## Work request
With the pictures set aside, reproduce each entry precisely as it reads.

Page-level text extractions:
────────────────

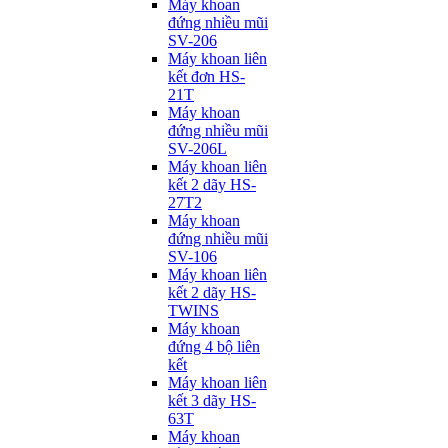
Máy khoan
đứng nhiều mũi
SV-206
Máy khoan liên
kết đơn HS-
21T
Máy khoan
đứng nhiều mũi
SV-206L
Máy khoan liên
kết 2 dãy HS-
27T2
Máy khoan
đứng nhiều mũi
SV-106
Máy khoan liên
kết 2 dãy HS-
TWINS
Máy khoan
đứng 4 bộ liên
kết
Máy khoan liên
kết 3 dãy HS-
63T
Máy khoan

────────────────

## Solution
Máy khoan
đứng nhiều mũi
SV-206
Máy khoan liên
kết đơn HS-
21T
Máy khoan
đứng nhiều mũi
SV-206L
Máy khoan liên
kết 2 dãy HS-
27T2
Máy khoan
đứng nhiều mũi
SV-106
Máy khoan liên
kết 2 dãy HS-
TWINS
Máy khoan
đứng 4 bộ liên
kết
Máy khoan liên
kết 3 dãy HS-
63T
Máy khoan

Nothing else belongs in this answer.